**AIM OF THE EXERCISE:** Quote the material exactly from the line that contains "Detect and localize" through its last line. Any pictures are to be left out.

────────────────────

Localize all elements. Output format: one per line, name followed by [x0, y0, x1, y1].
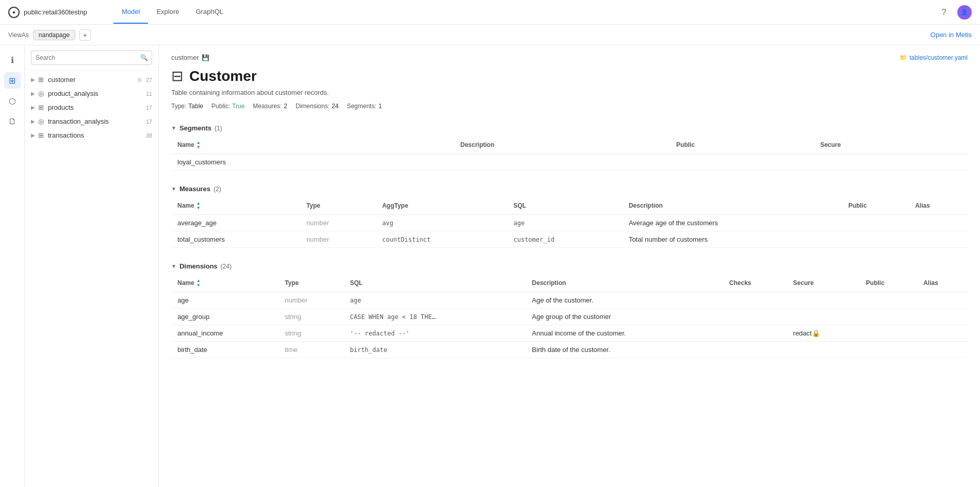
tab-explore[interactable]: Explore	[148, 1, 187, 24]
view-as-add-button[interactable]: +	[79, 29, 91, 41]
left-panel: 🔍 ▶ ⊞ customer ⎘ 27 ▶ ◎ product_analysis…	[25, 45, 159, 487]
avatar[interactable]: 👤	[957, 5, 972, 20]
dim-public-annual-income	[860, 325, 917, 342]
measures-header[interactable]: ▼ Measures (2)	[171, 181, 968, 197]
top-nav-right: ? 👤	[937, 5, 972, 20]
segments-header[interactable]: ▼ Segments (1)	[171, 120, 968, 136]
dim-desc-annual-income: Annual income of the customer.	[526, 325, 723, 342]
view-as-user[interactable]: nandapage	[33, 30, 75, 40]
dim-desc-birth-date: Birth date of the customer.	[526, 342, 723, 358]
main-layout: ℹ ⊞ ⬡ 🗋 🔍 ▶ ⊞ customer ⎘ 27	[0, 45, 980, 487]
dimensions-value: 24	[332, 103, 338, 110]
dimensions-header[interactable]: ▼ Dimensions (24)	[171, 258, 968, 274]
chevron-icon: ▶	[31, 105, 35, 110]
tree-list: ▶ ⊞ customer ⎘ 27 ▶ ◎ product_analysis 1…	[25, 71, 158, 487]
sort-arrows-name-m: ▲▼	[197, 201, 201, 210]
measure-type-1: number	[300, 215, 376, 231]
dimensions-label: Dimensions:	[296, 103, 330, 110]
measure-public-1	[842, 215, 909, 231]
public-value: True	[232, 103, 244, 110]
dim-name-birth-date: birth_date	[171, 342, 279, 358]
measure-alias-2	[909, 231, 968, 248]
dim-col-alias: Alias	[917, 274, 968, 292]
tree-item-transaction-analysis[interactable]: ▶ ◎ transaction_analysis 17	[25, 114, 158, 128]
measure-name-1: average_age	[171, 215, 300, 231]
dim-type-age-group: string	[279, 309, 344, 325]
dim-type-age: number	[279, 292, 344, 309]
open-metis-link[interactable]: Open in Metis	[930, 31, 972, 39]
tree-item-products[interactable]: ▶ ⊞ products 17	[25, 100, 158, 114]
measure-sql-1: age	[507, 215, 622, 231]
yaml-link[interactable]: 📁 tables/customer.yaml	[900, 54, 968, 61]
yaml-link-text: tables/customer.yaml	[909, 54, 968, 61]
measure-sql-2: customer_id	[507, 231, 622, 248]
chevron-icon: ▶	[31, 91, 35, 96]
segments-count: (1)	[215, 125, 222, 132]
segments-table: Name ▲▼ Description Public Secure loyal_…	[171, 136, 968, 171]
dim-col-name: Name ▲▼	[171, 274, 279, 292]
measures-chevron: ▼	[171, 186, 176, 192]
tree-label: transaction_analysis	[48, 117, 144, 125]
copy-icon[interactable]: ⎘	[138, 77, 142, 83]
search-icon: 🔍	[140, 54, 148, 61]
page-subtitle: Table containing information about custo…	[171, 89, 968, 96]
tree-item-product-analysis[interactable]: ▶ ◎ product_analysis 11	[25, 87, 158, 100]
dim-secure-annual-income: redact🔒	[787, 325, 860, 342]
help-icon[interactable]: ?	[937, 5, 951, 20]
measures-col-description: Description	[623, 197, 842, 215]
dim-col-checks: Checks	[723, 274, 787, 292]
sidebar-chart-icon[interactable]: ⬡	[4, 93, 21, 109]
tree-count: 17	[146, 105, 152, 111]
tree-item-transactions[interactable]: ▶ ⊞ transactions 38	[25, 128, 158, 142]
meta-row: Type: Table Public: True Measures: 2 Dim…	[171, 103, 968, 110]
segments-value: 1	[379, 103, 382, 110]
measures-table: Name ▲▼ Type AggType SQL Description Pub…	[171, 197, 968, 248]
page-header: ⊟ Customer	[171, 68, 968, 85]
tree-count: 27	[146, 77, 152, 83]
dim-alias-age-group	[917, 309, 968, 325]
measures-label: Measures:	[253, 103, 282, 110]
sidebar-info-icon[interactable]: ℹ	[4, 52, 21, 68]
dim-name-age: age	[171, 292, 279, 309]
chevron-icon: ▶	[31, 132, 35, 138]
dim-col-type: Type	[279, 274, 344, 292]
tab-model[interactable]: Model	[113, 1, 148, 24]
dim-checks-age-group	[723, 309, 787, 325]
brand-name: public:retail360testnp	[24, 8, 87, 16]
table-row: total_customers number countDistinct cus…	[171, 231, 968, 248]
tree-label: products	[48, 104, 144, 111]
segment-name: loyal_customers	[171, 154, 454, 171]
dim-sql-age-group: CASE WHEN age < 18 THE…	[344, 309, 526, 325]
sidebar-table-icon[interactable]: ⊞	[4, 72, 21, 89]
segments-chevron: ▼	[171, 125, 176, 131]
dim-public-age	[860, 292, 917, 309]
tree-item-customer[interactable]: ▶ ⊞ customer ⎘ 27	[25, 73, 158, 87]
table-row: loyal_customers	[171, 154, 968, 171]
tree-count: 17	[146, 119, 152, 125]
table-row: birth_date time birth_date Birth date of…	[171, 342, 968, 358]
view-as-bar: ViewAs nandapage + Open in Metis	[0, 25, 980, 45]
dim-type-annual-income: string	[279, 325, 344, 342]
dim-public-birth-date	[860, 342, 917, 358]
search-input[interactable]	[31, 51, 152, 65]
dimensions-section: ▼ Dimensions (24) Name ▲▼ Type SQL	[171, 258, 968, 358]
tree-count: 38	[146, 132, 152, 139]
dim-name-annual-income: annual_income	[171, 325, 279, 342]
table-row: age number age Age of the customer.	[171, 292, 968, 309]
sidebar-doc-icon[interactable]: 🗋	[4, 113, 21, 130]
segments-label: Segments	[179, 124, 211, 132]
dim-checks-birth-date	[723, 342, 787, 358]
dim-sql-annual-income: '-- redacted --'	[344, 325, 526, 342]
dimensions-table: Name ▲▼ Type SQL Description Checks Secu…	[171, 274, 968, 358]
nav-tabs: Model Explore GraphQL	[113, 1, 232, 24]
dim-sql-age: age	[344, 292, 526, 309]
measures-col-name: Name ▲▼	[171, 197, 300, 215]
segments-col-description: Description	[454, 136, 670, 154]
segment-secure	[814, 154, 968, 171]
tab-graphql[interactable]: GraphQL	[188, 1, 232, 24]
table-row: average_age number avg age Average age o…	[171, 215, 968, 231]
dimensions-label: Dimensions	[179, 262, 218, 270]
chevron-icon: ▶	[31, 119, 35, 124]
dim-checks-annual-income	[723, 325, 787, 342]
table-icon: ⊞	[38, 131, 44, 139]
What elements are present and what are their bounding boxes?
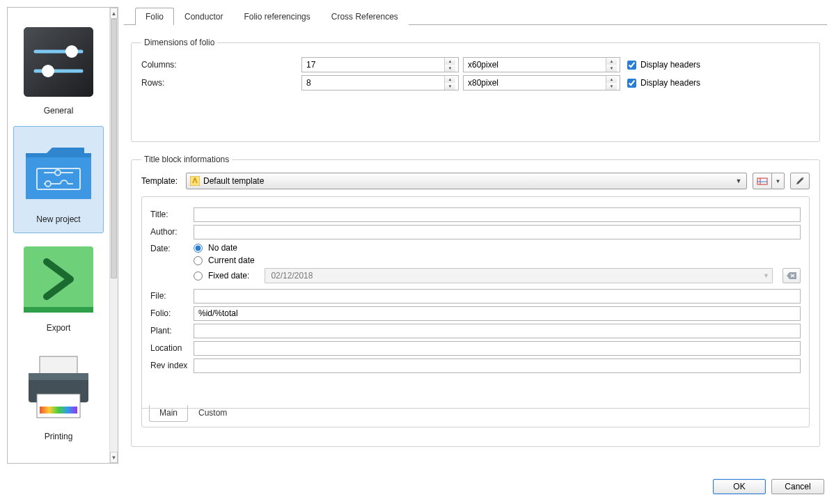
columns-input[interactable] [302,58,444,72]
plant-label: Plant: [150,326,194,336]
svg-point-25 [803,178,804,179]
svg-rect-19 [37,394,80,418]
template-value: Default template [203,176,734,186]
fixed-date-input[interactable]: 02/12/2018 ▼ [265,268,773,283]
scroll-thumb[interactable] [111,19,117,278]
radio-input[interactable] [194,244,203,253]
rows-display-headers-checkbox[interactable]: Display headers [627,78,700,88]
chevron-down-icon: ▼ [763,272,769,279]
template-label: Template: [141,176,180,186]
titleblock-legend: Title block informations [141,155,232,164]
titleblock-form: Title: Author: Date: No date [141,196,810,427]
titleblock-edit-button[interactable] [790,173,810,189]
spin-up-icon[interactable]: ▲ [606,58,617,65]
checkbox-label: Display headers [640,78,700,88]
spin-down-icon[interactable]: ▼ [606,83,617,90]
bottom-tab-custom[interactable]: Custom [188,405,237,422]
checkbox-input[interactable] [627,61,636,70]
fixed-date-value: 02/12/2018 [271,271,313,281]
sidebar-item-general[interactable]: General [13,17,104,125]
columns-pixel-spinner[interactable]: ▲▼ [463,57,620,72]
sidebar-item-label: New project [36,214,80,224]
tab-folio[interactable]: Folio [135,8,174,25]
spin-down-icon[interactable]: ▼ [445,83,455,90]
date-label: Date: [150,242,194,253]
svg-rect-14 [24,246,93,313]
titleblock-apply-button[interactable] [753,173,772,189]
spin-down-icon[interactable]: ▼ [606,65,617,72]
plant-input[interactable] [194,324,801,338]
tab-conductor[interactable]: Conductor [174,8,233,25]
tab-folio-referencings[interactable]: Folio referencings [233,8,320,25]
rows-label: Rows: [141,78,301,88]
title-label: Title: [150,210,194,219]
content-panel: Folio Conductor Folio referencings Cross… [124,7,827,464]
title-input[interactable] [194,207,801,222]
folio-label: Folio: [150,308,194,318]
dimensions-group: Dimensions of folio Columns: ▲▼ ▲▼ Displ… [131,38,820,142]
rows-spinner[interactable]: ▲▼ [301,75,459,90]
scroll-up-icon[interactable]: ▲ [110,8,118,19]
checkbox-input[interactable] [627,79,636,88]
ok-button[interactable]: OK [713,479,766,494]
file-input[interactable] [194,289,801,304]
chevron-down-icon: ▼ [734,178,743,184]
sidebar-item-label: Export [47,323,71,333]
printer-icon [20,349,97,426]
sidebar-item-printing[interactable]: Printing [13,343,104,450]
radio-input[interactable] [194,256,203,265]
folder-schematic-icon [20,132,97,209]
spin-up-icon[interactable]: ▲ [606,76,617,83]
revindex-label: Rev index [150,361,194,370]
scroll-down-icon[interactable]: ▼ [110,452,118,463]
svg-rect-20 [40,407,77,414]
dimensions-legend: Dimensions of folio [141,38,217,47]
location-label: Location [150,343,194,353]
date-radio-fixed-date[interactable]: Fixed date: [194,271,249,281]
revindex-input[interactable] [194,359,801,373]
author-input[interactable] [194,225,801,239]
radio-input[interactable] [194,271,203,281]
radio-label: Current date [208,255,255,265]
sidebar: General New project Export Printi [7,7,118,464]
top-tabs: Folio Conductor Folio referencings Cross… [124,7,827,24]
export-arrow-icon [20,241,97,317]
svg-point-3 [65,45,78,58]
svg-rect-18 [29,373,88,380]
spin-up-icon[interactable]: ▲ [445,58,455,65]
titleblock-group: Title block informations Template: Defau… [131,155,820,447]
cancel-button[interactable]: Cancel [771,479,824,494]
svg-rect-15 [24,307,93,313]
svg-point-5 [42,65,54,77]
titleblock-apply-dropdown[interactable]: ▼ [772,173,785,189]
clear-date-button[interactable] [782,268,801,283]
svg-rect-16 [40,356,77,375]
titleblock-bottom-tabs: Main Custom [149,406,237,423]
file-label: File: [150,291,194,301]
columns-pixel-input[interactable] [464,58,606,72]
checkbox-label: Display headers [640,60,700,70]
columns-spinner[interactable]: ▲▼ [301,57,459,72]
tab-cross-references[interactable]: Cross References [321,8,409,25]
svg-rect-1 [24,27,93,97]
radio-label: Fixed date: [208,271,249,281]
rows-pixel-input[interactable] [464,76,606,90]
columns-display-headers-checkbox[interactable]: Display headers [627,60,700,70]
location-input[interactable] [194,341,801,356]
chevron-down-icon: ▼ [776,178,781,184]
rows-pixel-spinner[interactable]: ▲▼ [463,75,620,90]
date-radio-no-date[interactable]: No date [194,243,801,253]
sidebar-item-export[interactable]: Export [13,235,104,342]
template-combobox[interactable]: Default template ▼ [186,173,747,189]
sidebar-list: General New project Export Printi [8,8,109,463]
sidebar-scrollbar[interactable]: ▲ ▼ [109,8,118,463]
bottom-tab-main[interactable]: Main [149,405,188,422]
rows-input[interactable] [302,76,444,90]
spin-up-icon[interactable]: ▲ [445,76,455,83]
folio-input[interactable] [194,306,801,321]
radio-label: No date [208,243,237,253]
date-radio-current-date[interactable]: Current date [194,255,801,265]
author-label: Author: [150,227,194,237]
spin-down-icon[interactable]: ▼ [445,65,455,72]
sidebar-item-new-project[interactable]: New project [13,126,104,233]
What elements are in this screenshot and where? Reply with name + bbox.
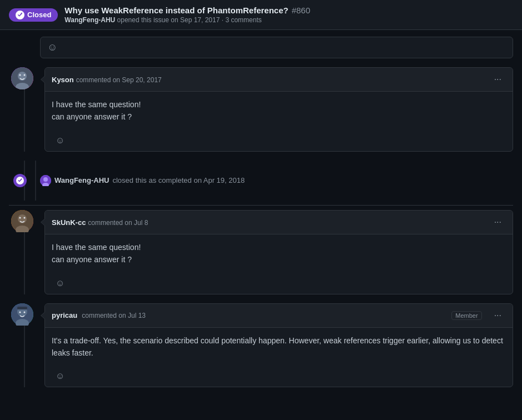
kyson-comment-box: Kyson commented on Sep 20, 2017 ··· I ha… xyxy=(44,67,513,152)
skunk-comment-header: SkUnK-cc commented on Jul 8 ··· xyxy=(45,211,513,234)
skunk-comment-box: SkUnK-cc commented on Jul 8 ··· I have t… xyxy=(44,210,513,294)
avatar-pyricau xyxy=(11,303,33,326)
pyricau-emoji-button[interactable]: ☺ xyxy=(52,369,68,383)
skunk-comment-row: SkUnK-cc commented on Jul 8 ··· I have t… xyxy=(9,210,513,294)
issue-meta-author: WangFeng-AHU xyxy=(64,16,115,24)
avatar-kyson xyxy=(11,67,33,89)
top-comment-area: ☺ xyxy=(9,37,513,58)
kyson-date: commented on Sep 20, 2017 xyxy=(76,76,162,84)
wangfeng-event-avatar xyxy=(40,175,51,186)
emoji-area-icon: ☺ xyxy=(47,42,57,53)
svg-rect-16 xyxy=(17,307,27,309)
check-circle-icon xyxy=(16,11,24,19)
svg-point-3 xyxy=(19,74,21,76)
skunk-author: SkUnK-cc xyxy=(52,218,86,227)
close-event-text: WangFeng-AHU closed this as completed on… xyxy=(40,175,245,186)
close-event-icon xyxy=(13,174,27,187)
section-divider xyxy=(9,205,513,206)
svg-point-18 xyxy=(24,311,26,313)
svg-point-17 xyxy=(19,311,21,313)
status-badge: Closed xyxy=(9,8,58,22)
svg-point-6 xyxy=(43,177,48,182)
pyricau-date: commented on Jul 13 xyxy=(82,312,146,319)
kyson-emoji-button[interactable]: ☺ xyxy=(52,133,68,148)
pyricau-comment-box: pyricau commented on Jul 13 Member ··· I… xyxy=(44,303,513,388)
issue-meta: WangFeng-AHU opened this issue on Sep 17… xyxy=(64,16,310,24)
pyricau-comment-header: pyricau commented on Jul 13 Member ··· xyxy=(45,304,513,328)
pyricau-comment-row: pyricau commented on Jul 13 Member ··· I… xyxy=(9,303,513,388)
issue-title: Why use WeakReference instead of Phantom… xyxy=(64,6,310,15)
skunk-comment-body: I have the same question! can anyone ans… xyxy=(45,234,513,273)
timeline: ☺ xyxy=(0,37,522,387)
close-event: WangFeng-AHU closed this as completed on… xyxy=(9,161,513,201)
issue-meta-action: opened this issue on Sep 17, 2017 · 3 co… xyxy=(117,16,262,24)
kyson-comment-row: Kyson commented on Sep 20, 2017 ··· I ha… xyxy=(9,67,513,152)
member-badge: Member xyxy=(451,311,481,320)
kyson-comment-header: Kyson commented on Sep 20, 2017 ··· xyxy=(45,68,513,92)
svg-point-12 xyxy=(24,217,26,218)
svg-point-4 xyxy=(24,74,26,76)
issue-number: #860 xyxy=(292,6,310,15)
kyson-comment-body: I have the same question! can anyone ans… xyxy=(45,92,513,130)
avatar-skunk xyxy=(11,210,33,232)
kyson-author: Kyson xyxy=(52,76,74,84)
skunk-comment-footer: ☺ xyxy=(45,273,513,294)
kyson-comment-footer: ☺ xyxy=(45,130,513,151)
skunk-emoji-button[interactable]: ☺ xyxy=(52,276,68,291)
close-action: closed this as completed on Apr 19, 2018 xyxy=(112,176,245,184)
skunk-more-button[interactable]: ··· xyxy=(490,215,506,229)
pyricau-comment-footer: ☺ xyxy=(45,366,513,387)
issue-header: Closed Why use WeakReference instead of … xyxy=(0,0,522,30)
pyricau-more-button[interactable]: ··· xyxy=(490,308,506,323)
page-container: Closed Why use WeakReference instead of … xyxy=(0,0,522,387)
pyricau-comment-body: It's a trade-off. Yes, the scenario desc… xyxy=(45,328,513,366)
kyson-more-button[interactable]: ··· xyxy=(490,72,506,87)
issue-title-section: Why use WeakReference instead of Phantom… xyxy=(64,6,310,24)
close-actor: WangFeng-AHU xyxy=(54,176,109,184)
svg-point-11 xyxy=(19,217,21,218)
skunk-date: commented on Jul 8 xyxy=(88,219,148,227)
pyricau-author: pyricau xyxy=(52,311,77,319)
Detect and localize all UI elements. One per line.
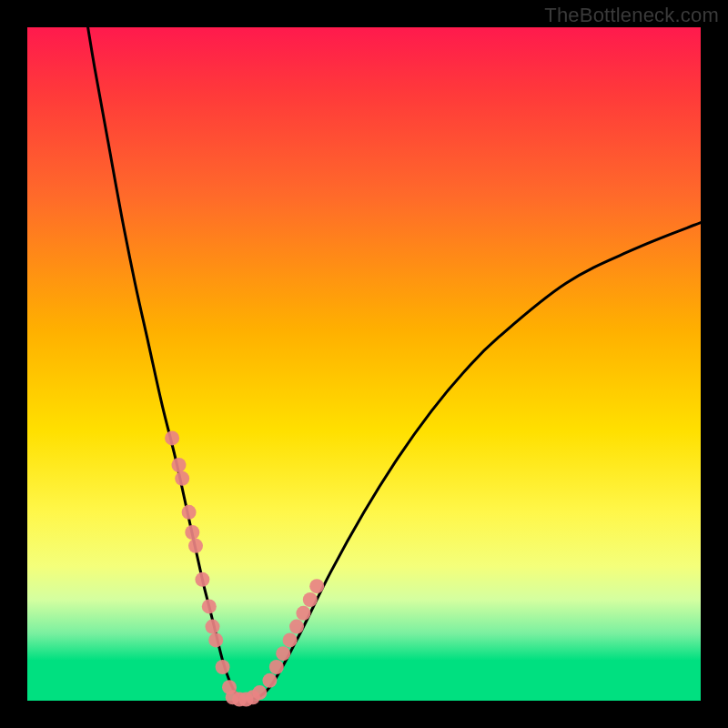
- data-point: [216, 660, 230, 674]
- data-point: [289, 620, 304, 634]
- chart-frame: TheBottleneck.com: [0, 0, 728, 728]
- data-point: [303, 592, 318, 607]
- v-curve-line: [88, 27, 701, 703]
- data-point: [296, 606, 310, 621]
- data-point: [262, 673, 277, 688]
- data-point: [269, 660, 284, 674]
- scatter-left: [165, 430, 237, 694]
- data-point: [182, 505, 197, 520]
- data-point: [283, 632, 298, 647]
- data-point: [188, 539, 203, 553]
- data-point: [208, 632, 223, 647]
- data-point: [206, 620, 220, 634]
- data-point: [175, 471, 189, 486]
- watermark-text: TheBottleneck.com: [544, 4, 719, 27]
- data-point: [185, 525, 199, 540]
- data-point: [252, 685, 267, 700]
- chart-svg: [27, 27, 701, 701]
- data-point: [276, 646, 290, 661]
- data-point: [165, 430, 179, 445]
- scatter-right: [262, 579, 324, 688]
- data-point: [202, 599, 217, 613]
- data-point: [195, 572, 209, 587]
- plot-area: [27, 27, 701, 701]
- data-point: [172, 458, 187, 472]
- data-point: [309, 579, 324, 593]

────────────────────

**EXPECTED OUTPUT:**
Detect and localize all UI elements. One per line.
- data-point: [216, 660, 230, 674]
- data-point: [289, 620, 304, 634]
- chart-frame: TheBottleneck.com: [0, 0, 728, 728]
- data-point: [303, 592, 318, 607]
- v-curve-line: [88, 27, 701, 703]
- data-point: [296, 606, 310, 621]
- data-point: [262, 673, 277, 688]
- data-point: [269, 660, 284, 674]
- scatter-left: [165, 430, 237, 694]
- data-point: [182, 505, 197, 520]
- data-point: [283, 632, 298, 647]
- data-point: [188, 539, 203, 553]
- data-point: [208, 632, 223, 647]
- data-point: [206, 620, 220, 634]
- data-point: [175, 471, 189, 486]
- watermark-text: TheBottleneck.com: [544, 4, 719, 27]
- data-point: [185, 525, 199, 540]
- data-point: [252, 685, 267, 700]
- chart-svg: [27, 27, 701, 701]
- data-point: [276, 646, 290, 661]
- data-point: [165, 430, 179, 445]
- scatter-right: [262, 579, 324, 688]
- data-point: [202, 599, 217, 613]
- data-point: [195, 572, 209, 587]
- plot-area: [27, 27, 701, 701]
- data-point: [172, 458, 187, 472]
- data-point: [309, 579, 324, 593]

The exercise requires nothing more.